(Page-level text extractions)
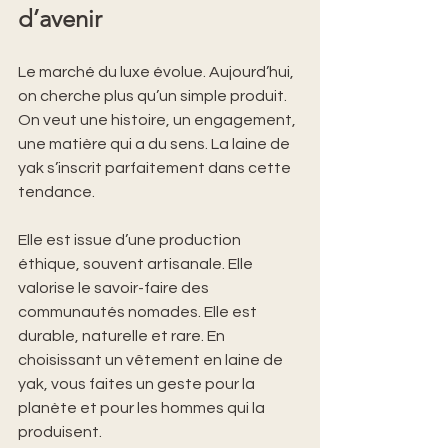
d’avenir
Le marché du luxe évolue. Aujourd’hui, 
on cherche plus qu’un simple produit. 
On veut une histoire, un engagement, 
une matière qui a du sens. La laine de 
yak s’inscrit parfaitement dans cette 
tendance.
Elle est issue d’une production 
éthique, souvent artisanale. Elle 
valorise le savoir-faire des 
communautés nomades. Elle est 
durable, naturelle et rare. En 
choisissant un vêtement en laine de 
yak, vous faites un geste pour la 
planète et pour les hommes qui la 
produisent.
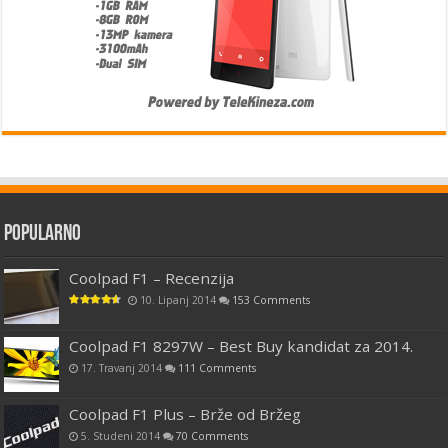
Popularno
Coolpad F1 – Recenzija
10. Lipanj 2014
153 Comments
Coolpad F1 8297W – Best Buy kandidat za 2014.
17. Travanj 2014
111 Comments
Coolpad F1 Plus – Brže od Bržeg
5. Studeni 2014
70 Comments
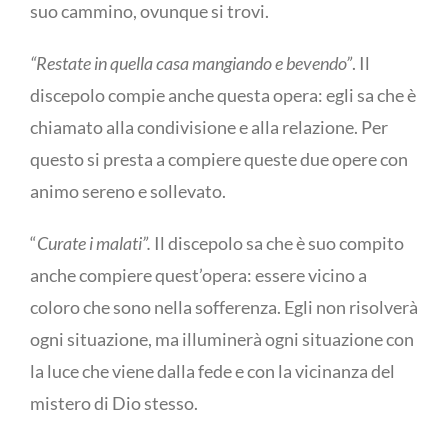
suo cammino, ovunque si trovi.
“Restate in quella casa mangiando e bevendo”
. Il
discepolo compie anche questa opera: egli sa che è
chiamato alla condivisione e alla relazione. Per
questo si presta a compiere queste due opere con
animo sereno e sollevato.
“
Curate i malati”.
Il discepolo sa che è suo compito
anche compiere quest’opera: essere vicino a
coloro che sono nella sofferenza. Egli non risolverà
ogni situazione, ma illuminerà ogni situazione con
la luce che viene dalla fede e con la vicinanza del
mistero di Dio stesso.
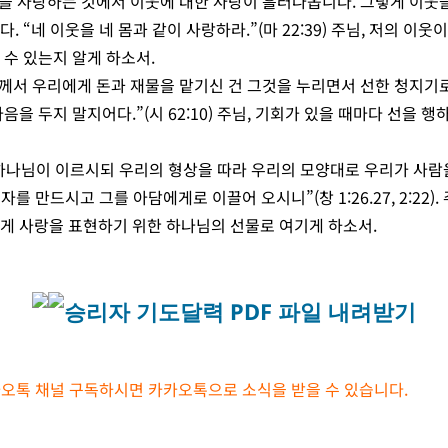
님을 사랑하는 것에서 이웃에 대한 사랑이 흘러나옵니다. 그렇게 이웃을
. “네 이웃을 네 몸과 같이 사랑하라.”(마 22:39) 주님, 저의 이웃
 수 있는지 알게 하소서.
님께서 우리에게 돈과 재물을 맡기신 건 그것을 누리면서 선한 청지기로
음을 두지 말지어다.”(시 62:10) 주님, 기회가 있을 때마다 선을 
“하나님이 이르시되 우리의 형상을 따라 우리의 모양대로 우리가 사람
를 만드시고 그를 아담에게로 이끌어 오시니”(창 1:26.27, 2:22).
게 사랑을 표현하기 위한 하나님의 선물로 여기게 하소서.
승리자 기도달력 PDF 파일 내려받기
오톡 채널 구독하시면 카카오톡으로 소식을 받을 수 있습니다.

◆ Exercise description
Starting at the line that contains "게 사랑을 표현하기 위한 하나님의 선물로 여기게 하소서.", output every remaining line of the data exactly, and stop after the last one.

◆ The answer
게 사랑을 표현하기 위한 하나님의 선물로 여기게 하소서.
승리자 기도달력 PDF 파일 내려받기
오톡 채널 구독하시면 카카오톡으로 소식을 받을 수 있습니다.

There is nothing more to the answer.